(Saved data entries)
+ + +
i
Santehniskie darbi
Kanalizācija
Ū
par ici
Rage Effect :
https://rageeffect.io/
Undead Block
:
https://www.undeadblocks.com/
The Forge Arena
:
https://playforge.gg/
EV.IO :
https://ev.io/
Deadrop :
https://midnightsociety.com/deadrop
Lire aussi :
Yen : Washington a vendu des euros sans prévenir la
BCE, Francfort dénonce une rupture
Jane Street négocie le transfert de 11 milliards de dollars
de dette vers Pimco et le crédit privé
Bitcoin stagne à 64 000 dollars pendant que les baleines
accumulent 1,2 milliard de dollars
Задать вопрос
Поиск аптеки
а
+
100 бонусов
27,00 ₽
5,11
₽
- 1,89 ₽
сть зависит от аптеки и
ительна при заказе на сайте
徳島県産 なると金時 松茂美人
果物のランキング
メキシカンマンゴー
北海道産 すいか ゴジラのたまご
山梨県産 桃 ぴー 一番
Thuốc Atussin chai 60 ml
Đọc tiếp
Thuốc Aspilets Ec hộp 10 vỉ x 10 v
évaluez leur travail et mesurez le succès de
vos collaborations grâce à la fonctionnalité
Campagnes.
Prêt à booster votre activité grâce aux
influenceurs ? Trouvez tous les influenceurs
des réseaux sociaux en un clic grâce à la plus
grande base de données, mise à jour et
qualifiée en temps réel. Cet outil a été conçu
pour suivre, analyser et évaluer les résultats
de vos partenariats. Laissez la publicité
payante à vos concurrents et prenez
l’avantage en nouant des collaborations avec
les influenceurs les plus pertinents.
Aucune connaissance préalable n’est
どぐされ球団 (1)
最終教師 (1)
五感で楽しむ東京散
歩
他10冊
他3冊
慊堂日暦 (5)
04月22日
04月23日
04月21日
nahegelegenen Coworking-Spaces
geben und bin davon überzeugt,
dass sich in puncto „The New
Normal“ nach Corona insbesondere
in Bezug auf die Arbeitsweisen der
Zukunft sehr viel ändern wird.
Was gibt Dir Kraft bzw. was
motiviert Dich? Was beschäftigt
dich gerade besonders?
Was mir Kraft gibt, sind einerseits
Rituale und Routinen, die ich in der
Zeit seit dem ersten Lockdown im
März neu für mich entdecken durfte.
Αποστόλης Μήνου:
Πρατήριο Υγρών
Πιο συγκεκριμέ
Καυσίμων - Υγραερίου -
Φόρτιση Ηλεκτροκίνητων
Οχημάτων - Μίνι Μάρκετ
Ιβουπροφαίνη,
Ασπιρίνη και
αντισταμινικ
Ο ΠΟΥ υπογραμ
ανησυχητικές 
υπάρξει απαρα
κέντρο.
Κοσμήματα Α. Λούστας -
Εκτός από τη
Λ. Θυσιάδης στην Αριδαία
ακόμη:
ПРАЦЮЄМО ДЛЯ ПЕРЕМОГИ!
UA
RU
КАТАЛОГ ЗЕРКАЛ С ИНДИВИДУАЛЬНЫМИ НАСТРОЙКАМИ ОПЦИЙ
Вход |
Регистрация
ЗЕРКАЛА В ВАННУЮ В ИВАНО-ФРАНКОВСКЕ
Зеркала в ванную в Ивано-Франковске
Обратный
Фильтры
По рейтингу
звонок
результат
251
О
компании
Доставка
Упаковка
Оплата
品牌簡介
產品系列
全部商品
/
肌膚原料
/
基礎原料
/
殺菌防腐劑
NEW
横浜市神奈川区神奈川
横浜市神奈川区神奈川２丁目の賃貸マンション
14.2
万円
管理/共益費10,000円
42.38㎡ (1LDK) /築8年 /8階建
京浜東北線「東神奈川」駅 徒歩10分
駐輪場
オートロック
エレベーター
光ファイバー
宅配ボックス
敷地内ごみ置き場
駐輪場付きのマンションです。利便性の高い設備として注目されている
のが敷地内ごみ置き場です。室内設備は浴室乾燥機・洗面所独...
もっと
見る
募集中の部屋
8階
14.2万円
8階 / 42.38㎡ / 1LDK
+ + +
The data, all of it, should be transcribed exactly.

**Answer to the exercise**
i
Santehniskie darbi
Kanalizācija
Ū
par ici
Rage Effect :
https://rageeffect.io/
Undead Block
:
https://www.undeadblocks.com/
The Forge Arena
:
https://playforge.gg/
EV.IO :
https://ev.io/
Deadrop :
https://midnightsociety.com/deadrop
Lire aussi :
Yen : Washington a vendu des euros sans prévenir la
BCE, Francfort dénonce une rupture
Jane Street négocie le transfert de 11 milliards de dollars
de dette vers Pimco et le crédit privé
Bitcoin stagne à 64 000 dollars pendant que les baleines
accumulent 1,2 milliard de dollars
Задать вопрос
Поиск аптеки
а
+
100 бонусов
27,00 ₽
5,11
₽
- 1,89 ₽
сть зависит от аптеки и
ительна при заказе на сайте
徳島県産 なると金時 松茂美人
果物のランキング
メキシカンマンゴー
北海道産 すいか ゴジラのたまご
山梨県産 桃 ぴー 一番
Thuốc Atussin chai 60 ml
Đọc tiếp
Thuốc Aspilets Ec hộp 10 vỉ x 10 v
évaluez leur travail et mesurez le succès de
vos collaborations grâce à la fonctionnalité
Campagnes.
Prêt à booster votre activité grâce aux
influenceurs ? Trouvez tous les influenceurs
des réseaux sociaux en un clic grâce à la plus
grande base de données, mise à jour et
qualifiée en temps réel. Cet outil a été conçu
pour suivre, analyser et évaluer les résultats
de vos partenariats. Laissez la publicité
payante à vos concurrents et prenez
l’avantage en nouant des collaborations avec
les influenceurs les plus pertinents.
Aucune connaissance préalable n’est
どぐされ球団 (1)
最終教師 (1)
五感で楽しむ東京散
歩
他10冊
他3冊
慊堂日暦 (5)
04月22日
04月23日
04月21日
nahegelegenen Coworking-Spaces
geben und bin davon überzeugt,
dass sich in puncto „The New
Normal“ nach Corona insbesondere
in Bezug auf die Arbeitsweisen der
Zukunft sehr viel ändern wird.
Was gibt Dir Kraft bzw. was
motiviert Dich? Was beschäftigt
dich gerade besonders?
Was mir Kraft gibt, sind einerseits
Rituale und Routinen, die ich in der
Zeit seit dem ersten Lockdown im
März neu für mich entdecken durfte.
Αποστόλης Μήνου:
Πρατήριο Υγρών
Πιο συγκεκριμέ
Καυσίμων - Υγραερίου -
Φόρτιση Ηλεκτροκίνητων
Οχημάτων - Μίνι Μάρκετ
Ιβουπροφαίνη,
Ασπιρίνη και
αντισταμινικ
Ο ΠΟΥ υπογραμ
ανησυχητικές 
υπάρξει απαρα
κέντρο.
Κοσμήματα Α. Λούστας -
Εκτός από τη
Λ. Θυσιάδης στην Αριδαία
ακόμη:
ПРАЦЮЄМО ДЛЯ ПЕРЕМОГИ!
UA
RU
КАТАЛОГ ЗЕРКАЛ С ИНДИВИДУАЛЬНЫМИ НАСТРОЙКАМИ ОПЦИЙ
Вход |
Регистрация
ЗЕРКАЛА В ВАННУЮ В ИВАНО-ФРАНКОВСКЕ
Зеркала в ванную в Ивано-Франковске
Обратный
Фильтры
По рейтингу
звонок
результат
251
О
компании
Доставка
Упаковка
Оплата
品牌簡介
產品系列
全部商品
/
肌膚原料
/
基礎原料
/
殺菌防腐劑
NEW
横浜市神奈川区神奈川
横浜市神奈川区神奈川２丁目の賃貸マンション
14.2
万円
管理/共益費10,000円
42.38㎡ (1LDK) /築8年 /8階建
京浜東北線「東神奈川」駅 徒歩10分
駐輪場
オートロック
エレベーター
光ファイバー
宅配ボックス
敷地内ごみ置き場
駐輪場付きのマンションです。利便性の高い設備として注目されている
のが敷地内ごみ置き場です。室内設備は浴室乾燥機・洗面所独...
もっと
見る
募集中の部屋
8階
14.2万円
8階 / 42.38㎡ / 1LDK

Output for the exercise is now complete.